(GIVEN ENTRIES)
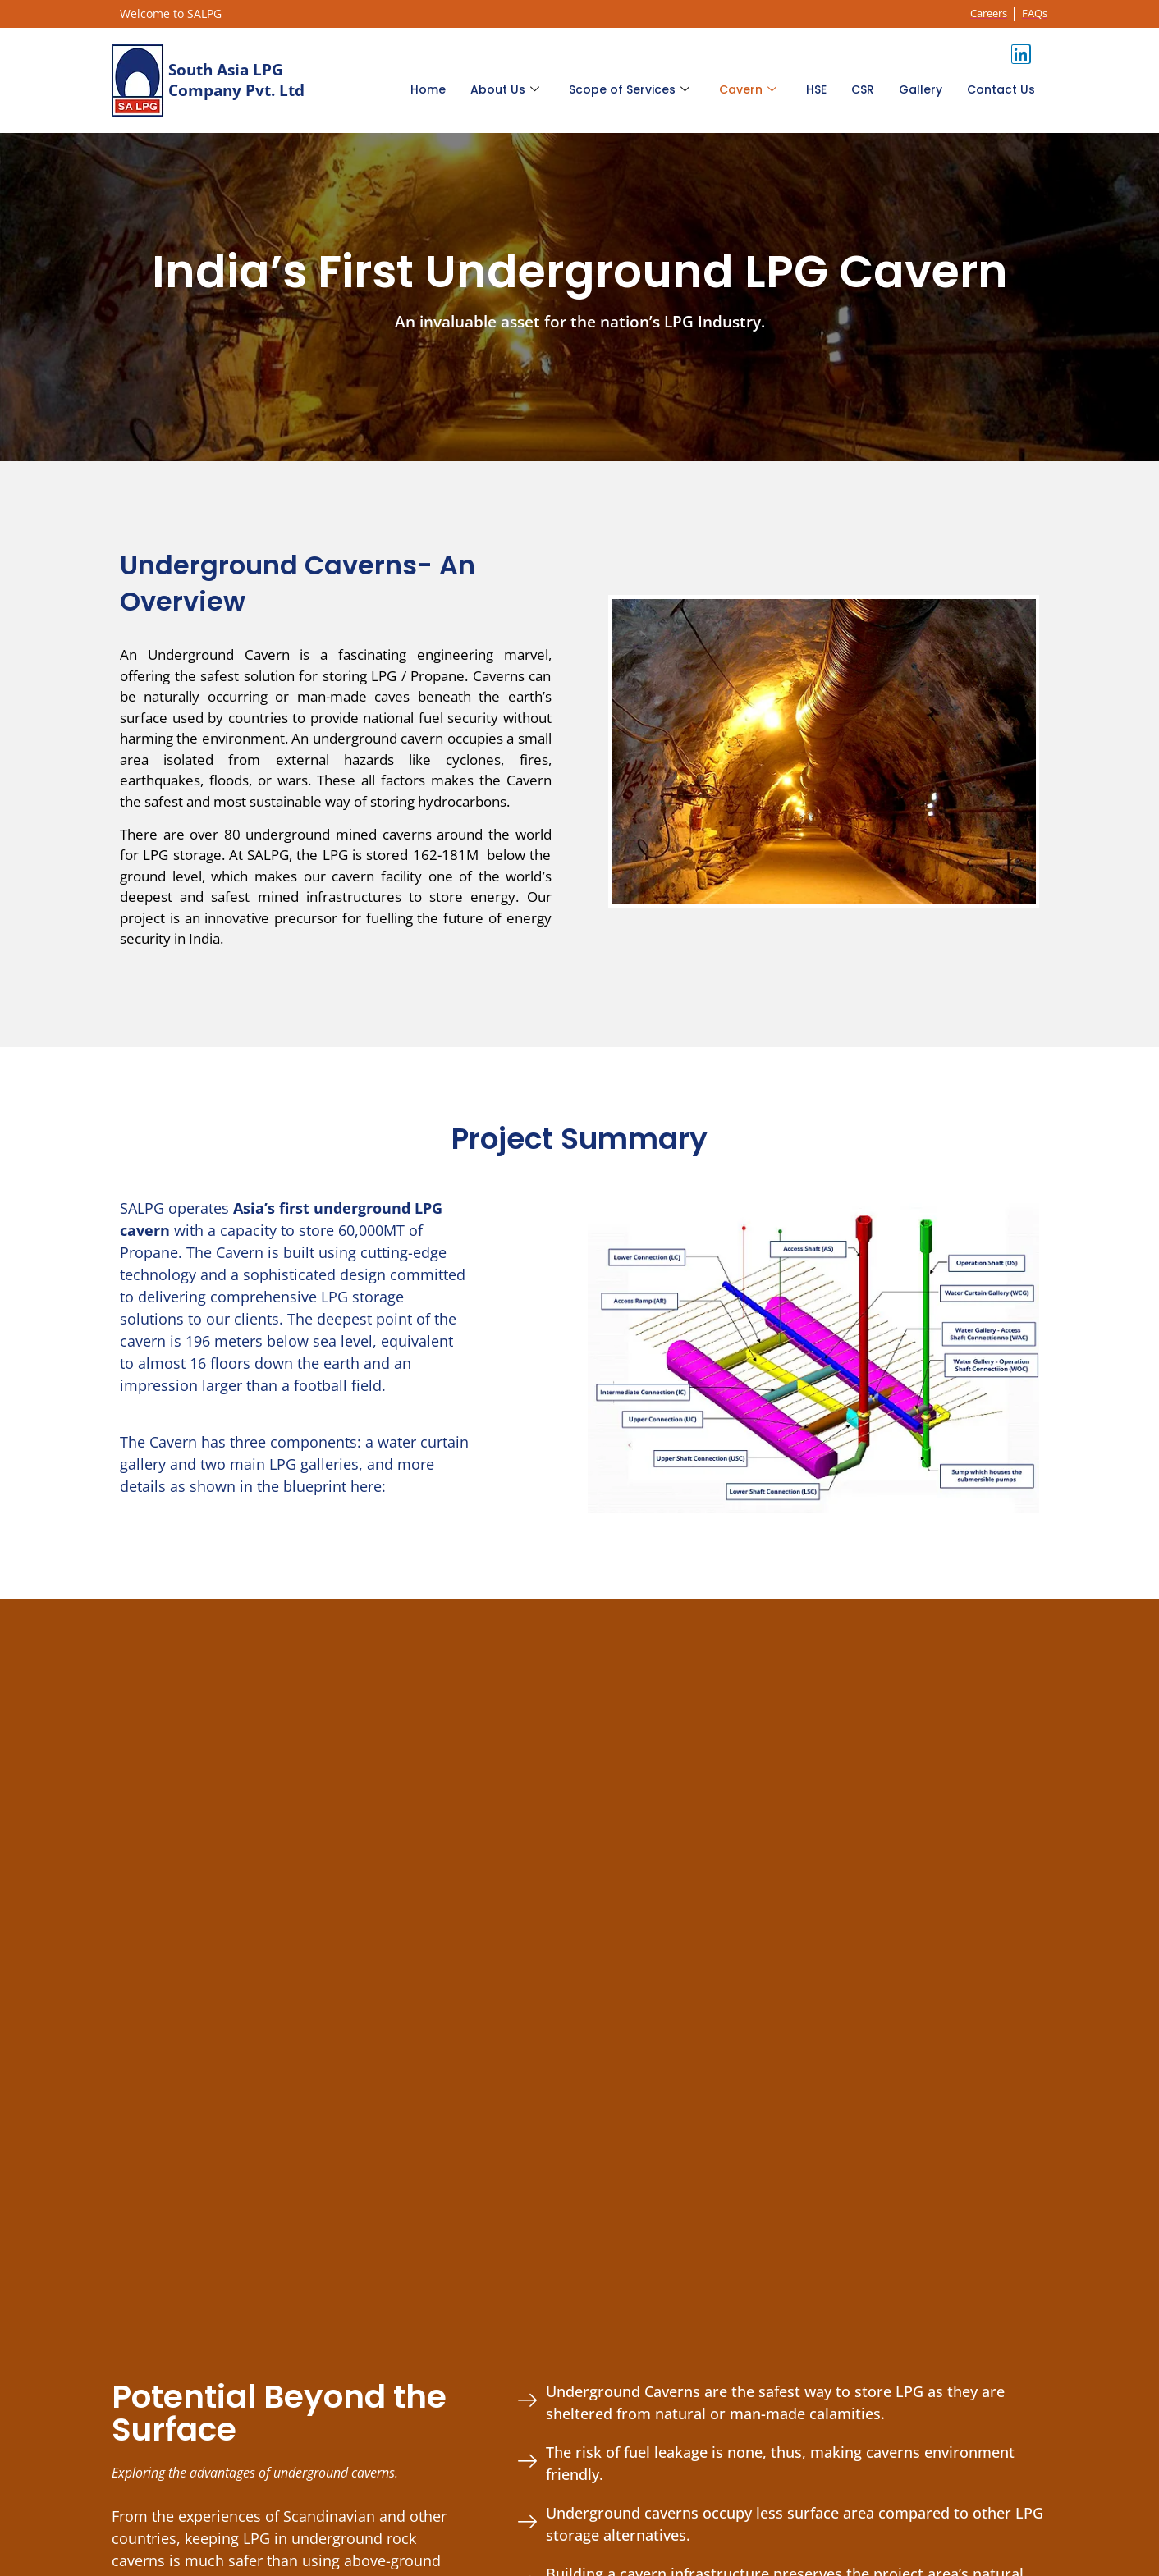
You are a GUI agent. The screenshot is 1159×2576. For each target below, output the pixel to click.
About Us (504, 89)
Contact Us (1001, 89)
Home (428, 89)
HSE (816, 89)
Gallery (920, 89)
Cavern (747, 89)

(WORK INSTRUCTIONS) Omit the pictures; set down each record exactly.

(YOUR SOLUTION)
You are a GUI agent. The screenshot is 1159×2576. For each target below, output the pixel to click.
About Us (504, 89)
Contact Us (1001, 89)
Home (428, 89)
HSE (816, 89)
Gallery (920, 89)
Cavern (747, 89)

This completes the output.